There Are Only Two Types of Music Biopics — And Michael Just Proved It’s One of the Best at What It Actually Tries to Be
Here’s the clear breakdown that explains everything:
- **Type 1 — The Dramatic Deep Dive**: Think heavy psychological portraits where the music supports the personal torment. These are the ones critics usually cream over — slow burns, oscar bait, endless brooding.
- **Type 2 — The Celebration Machine**: This is the concert-meets-biography approach. Hit the big milestones, flood the screen with iconic songs, let the performances slap. It’s commercial, it’s fun, and when done right, it feels electric.

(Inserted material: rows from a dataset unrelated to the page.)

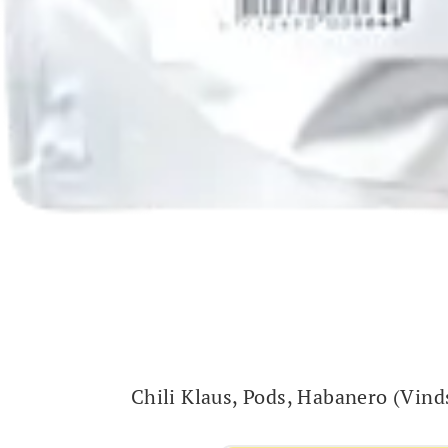
Chili Klaus, Pods, Habanero (Vind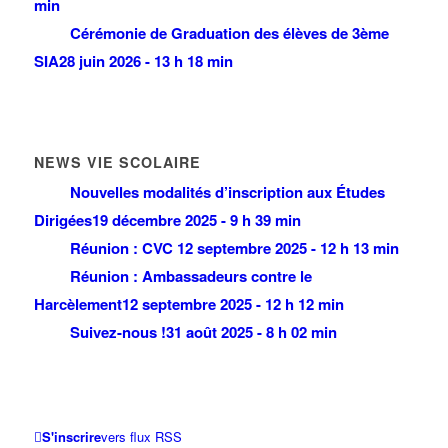
min
Cérémonie de Graduation des élèves de 3ème
SIA
28 juin 2026 - 13 h 18 min
NEWS VIE SCOLAIRE
Nouvelles modalités d’inscription aux Études
Dirigées
19 décembre 2025 - 9 h 39 min
Réunion : CVC
12 septembre 2025 - 12 h 13 min
Réunion : Ambassadeurs contre le
Harcèlement
12 septembre 2025 - 12 h 12 min
Suivez-nous !
31 août 2025 - 8 h 02 min
S'inscrire
vers flux RSS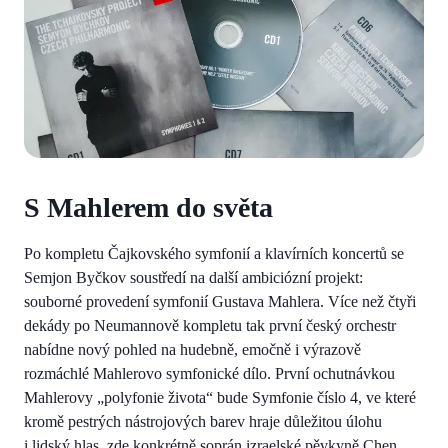
S Mahlerem do světa
Po kompletu Čajkovského symfonií a klavírních koncertů se
Semjon Byčkov soustředí na další ambiciózní projekt:
souborné provedení symfonií Gustava Mahlera. Více než čtyři
dekády po Neumannově kompletu tak první český orchestr
nabídne nový pohled na hudebně, emočně i výrazově
rozmáchlé Mahlerovo symfonické dílo. První ochutnávkou
Mahlerovy „polyfonie života“ bude Symfonie číslo 4, ve které
kromě pestrých nástrojových barev hraje důležitou úlohu
i lidský hlas, zde konkrétně soprán izraelské pěvkyně Chen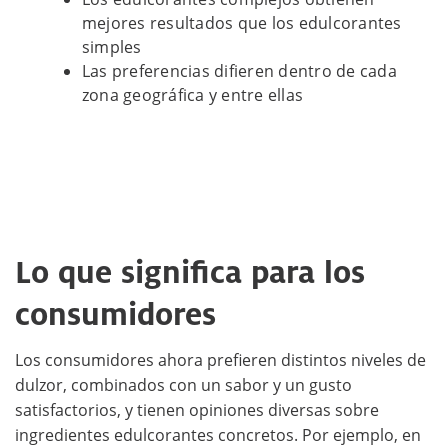
mejores resultados que los edulcorantes
simples
Las preferencias difieren dentro de cada
zona geográfica y entre ellas
Lo que significa para los
consumidores
Los consumidores ahora prefieren distintos niveles de
dulzor, combinados con un sabor y un gusto
satisfactorios, y tienen opiniones diversas sobre
ingredientes edulcorantes concretos. Por ejemplo, en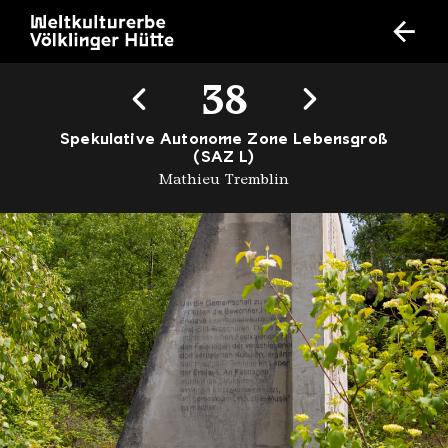
38
Spekulative Autonome Zone Lebensgroß
(SAZ L)
Mathieu Tremblin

*Michael* nails the second formula. It’s not pretending to be a haunting character autopsy. It’s a love letter that lets Jaafar Jackson channel the king of Pop through explosive live sequences — Dodger Stadium “Human Nature,” the thriller video recreation, those Thriller-era dances that blur the line between nephew and legend. The screenplay isn’t flawless (it leans hard on the father stuff), but the music hits like thunder in the theater, and the energy never dies.
At the end of the day, my positive response to this film is largely emotional, and I have no problem admitting that. I totally understand if some more buttoned-up critics take issue with the story or screenplay. But I am not one of those critics. I’m a massive MJ fan who went in protective and walked out buzzing.